Study material:
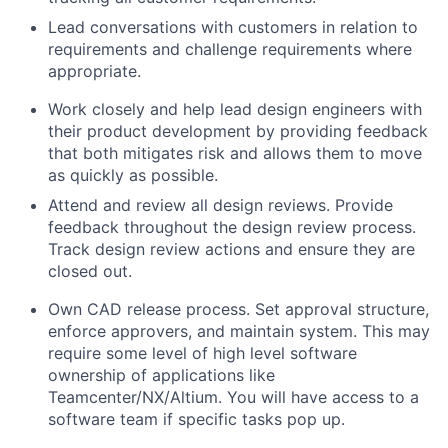
Lead conversations with customers in relation to
requirements and challenge requirements where
appropriate.
Work closely and help lead design engineers with
their product development by providing feedback
that both mitigates risk and allows them to move
as quickly as possible.
Attend and review all design reviews. Provide
feedback throughout the design review process.
Track design review actions and ensure they are
closed out.
Own CAD release process. Set approval structure,
enforce approvers, and maintain system. This may
require some level of high level software
ownership of applications like
Teamcenter/NX/Altium. You will have access to a
software team if specific tasks pop up.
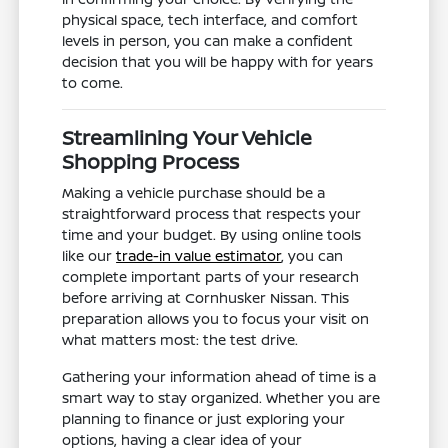
physical space, tech interface, and comfort
levels in person, you can make a confident
decision that you will be happy with for years
to come.
Streamlining Your Vehicle
Shopping Process
Making a vehicle purchase should be a
straightforward process that respects your
time and your budget. By using online tools
like our
trade-in value estimator
, you can
complete important parts of your research
before arriving at Cornhusker Nissan. This
preparation allows you to focus your visit on
what matters most: the test drive.
Gathering your information ahead of time is a
smart way to stay organized. Whether you are
planning to finance or just exploring your
options, having a clear idea of your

Aim of the task: Return word for word the lines from the beginning of the entries through the line that contains "levels in person, you can make a confident", both ends included, but no pictures.

Task output:
Lead conversations with customers in relation to
requirements and challenge requirements where
appropriate.
Work closely and help lead design engineers with
their product development by providing feedback
that both mitigates risk and allows them to move
as quickly as possible.
Attend and review all design reviews. Provide
feedback throughout the design review process.
Track design review actions and ensure they are
closed out.
Own CAD release process. Set approval structure,
enforce approvers, and maintain system. This may
require some level of high level software
ownership of applications like
Teamcenter/NX/Altium. You will have access to a
software team if specific tasks pop up.
physical space, tech interface, and comfort
levels in person, you can make a confident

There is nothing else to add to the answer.